To validate our Retention Time (RT) prediction in this vignette file, we compare the predicted hydrophobicity value using the ssrc
method Krokhin et al. (2004) implemented in the
protViz package Panse and Grossmann (2019).
The following code snippet performs the comparison on the F255744 data.

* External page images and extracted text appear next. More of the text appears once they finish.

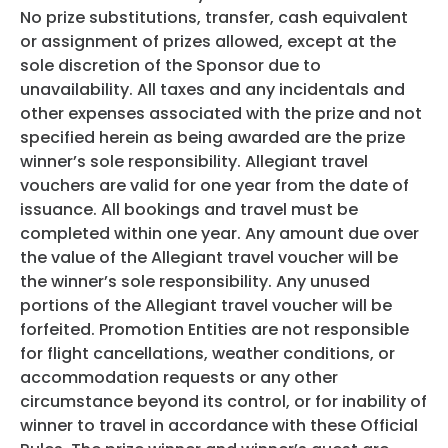
No prize substitutions, transfer, cash equivalent
or assignment of prizes allowed, except at the
sole discretion of the Sponsor due to
unavailability. All taxes and any incidentals and
other expenses associated with the prize and not
specified herein as being awarded are the prize
winner’s sole responsibility. Allegiant travel
vouchers are valid for one year from the date of
issuance. All bookings and travel must be
completed within one year. Any amount due over
the value of the Allegiant travel voucher will be
the winner’s sole responsibility. Any unused
portions of the Allegiant travel voucher will be
forfeited. Promotion Entities are not responsible
for flight cancellations, weather conditions, or
accommodation requests or any other
circumstance beyond its control, or for inability of
winner to travel in accordance with these Official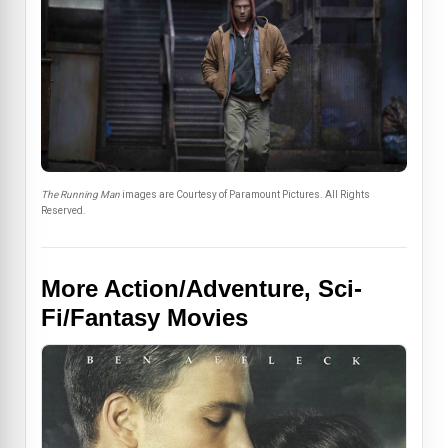
The Running Man
images are Courtesy of Paramount Pictures. All Rights
Reserved.
More Action/Adventure, Sci-
Fi/Fantasy Movies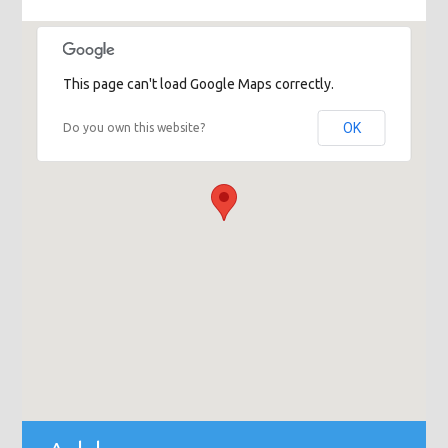
This page can't load Google Maps correctly.
OK
Do you own this website?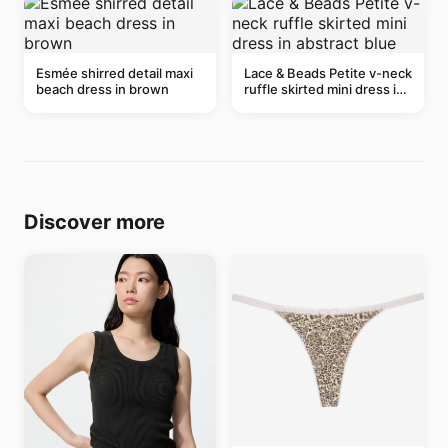
Esmée shirred detail maxi
Lace & Beads Petite v-neck
beach dress in brown
ruffle skirted mini dress in
abstract blue
Discover more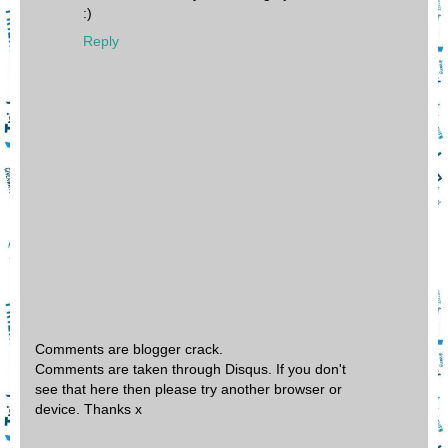
:)
Reply
Comments are blogger crack.
Comments are taken through Disqus. If you don't
see that here then please try another browser or
device. Thanks x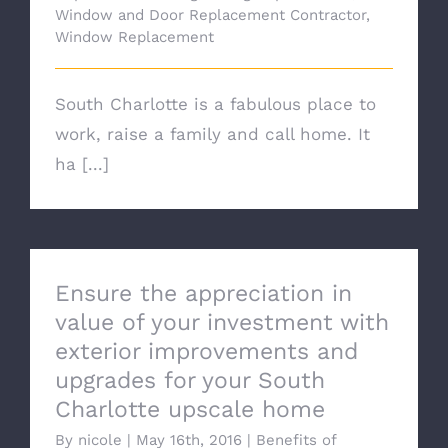
Window and Door Replacement Contractor
,
Window Replacement
South Charlotte is a fabulous place to
work, raise a family and call home. It
ha [...]
Ensure the appreciation in
value of your investment with
exterior improvements and
upgrades for your South
Charlotte upscale home
By
nicole
|
May 16th, 2016
|
Benefits of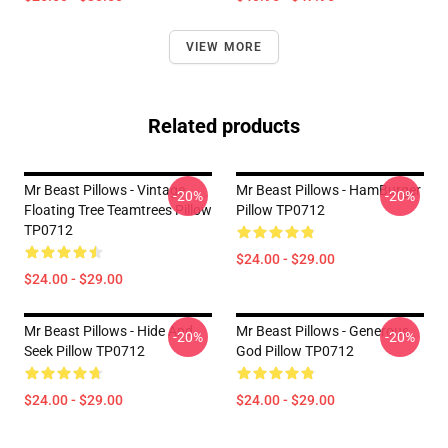
VIEW MORE
Related products
Mr Beast Pillows - Vintage
Mr Beast Pillows - HamBurger
-20%
-20%
Floating Tree Teamtrees Pillow
Pillow TP0712
TP0712
$24.00 - $29.00
$24.00 - $29.00
Mr Beast Pillows - Hide And
Mr Beast Pillows - Generous
-20%
-20%
Seek Pillow TP0712
God Pillow TP0712
$24.00 - $29.00
$24.00 - $29.00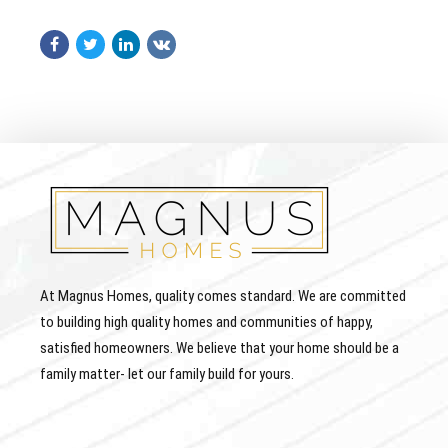
At Magnus Homes, quality comes standard. We are committed
to building high quality homes and communities of happy,
satisfied homeowners. We believe that your home should be a
family matter- let our family build for yours.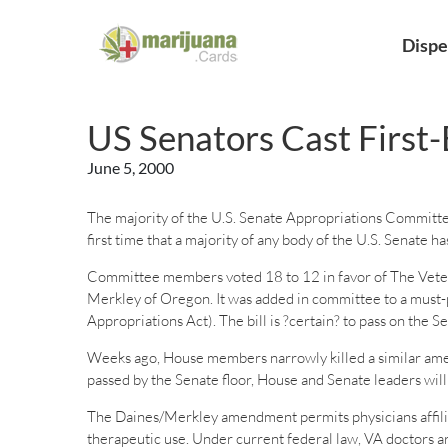
Dispe
US Senators Cast First-
June 5, 2000
The majority of the U.S. Senate Appropriations Committe
first time that a majority of any body of the U.S. Senate h
Committee members voted 18 to 12 in favor of The Vete
Merkley of Oregon. It was added in committee to a must-pa
Appropriations Act). The bill is ?certain? to pass on the S
Weeks ago, House members narrowly killed a similar amend
passed by the Senate floor, House and Senate leaders will
The Daines/Merkley amendment permits physicians affiliat
therapeutic use. Under current federal law, VA doctors ar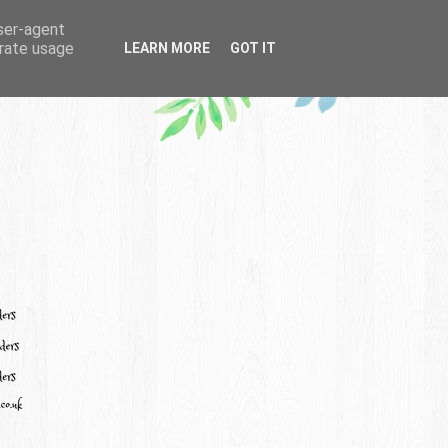
user-agent
erate usage
LEARN MORE
GOT IT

The file contains amino acid sequences representing the designed flycodes.
library(NestLink)
# load(url("http://fgcz-ms.uzh.ch/~cpanse/p1875/F255744.RData"))
# F255744 <- as.data.frame.mascot(F255744)
# now available through ExperimentHub
library(ExperimentHub)
eh <- ExperimentHub();
## snapshotDate(): 2019-10-22
load(query(eh, c("NestLink", "F255744.RData"))[[1]])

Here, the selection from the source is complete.